The discovery and excavation of the mass grave at Putis, Ayacucho have been widely covered internationally as well as in the Peruvian press. Along with these articles have been a variety of images, some of them showing human remains in close detail, and others focusing on the emotions of the watching relatives.
Here is an example of the latter category:
(Image: Reuters/Pilar Olivares, 'Years after slaughter, Peru opens giant burial pit')
A woman cries, her face strained with emotion, as she watches the forensics team investigate the grave site where, presumably, the bones of one or more of her relatives may be found. This images covers several recurring themes, I think. On the one hand it shows the apparently universal reach of human feeling; love, grief, loss, anguish. On the other hand, it contains many of the 'exotic' features that often come to the fore in the representation of highland Peru: women in indigenous dress (the man and boy visible are not wearing traditional clothes), somewhat inscrutable expressions, glimpses of stunning landscape in the background. The people are displayed as rather passive figures, looking on as others labour at the burial site. This is, in fact, the reverse of what happened during the original massacre, when the local villagers were forced to dig their own grave before being killed.
In harsh contrast to the photographs of the living are those that focus on the dead:
(Image: Copyright IPS, courtesy of Asociacion Paz y Esperanza, RIGHTS-PERU: Unburying the Evidence of Biggest 'Dirty War' Massacre)
I was startled by the explicit nature of these images at first.
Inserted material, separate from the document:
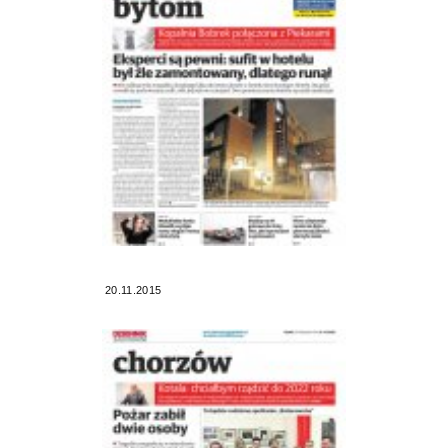
20.11.2015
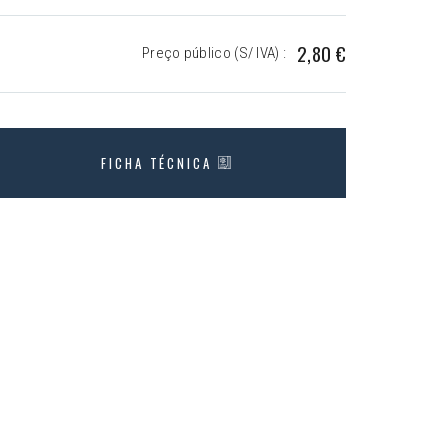
2,80 €
Preço público (S/ IVA) :
FICHA TÉCNICA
Although we seem to find the display of bones less distasteful than that of recently dead bodies - I'm not certain why - these are still images of actual human beings. They are not laid out on a slab in a mortuary either; they are jumbled, thrown, in a muddy pit. Pieces of clothing are still intact and form the only splashes of colour on the image. The chaos, the lack of respect for the dead, the pitiful end that came to men, women and children in Putis in 1984 are all here in this image. But still, the close-up on the human remains is discomfiting.
Finally, the same article also uses this image:
(Image credits as above)
Both elements - the observing relatives and the bones - are combined in this image, which to me is the most aesthetically satisfying. The indigenous villagers are not passively sitting by, but actively witnessing the exhumations process. Several of them are pointing into the burial ground, perhaps having recognised an item or clothing or equipment that has survived the 24 years underground. Painful though the experience must be, they may finally gain some answers as to the fate of their loved ones. The camera does not seek out the skeletons alone, but reveals the investigations taking place.
The IPS article quotes the head of the Asociacion Paz y Esperanza as saying:
The excavation is a very special case, because of the humanitarian aspect: no one listened to the locals, who are mainly (indigenous) Quechua speakers.May these wrongs somehow, belatedly, start to be righted.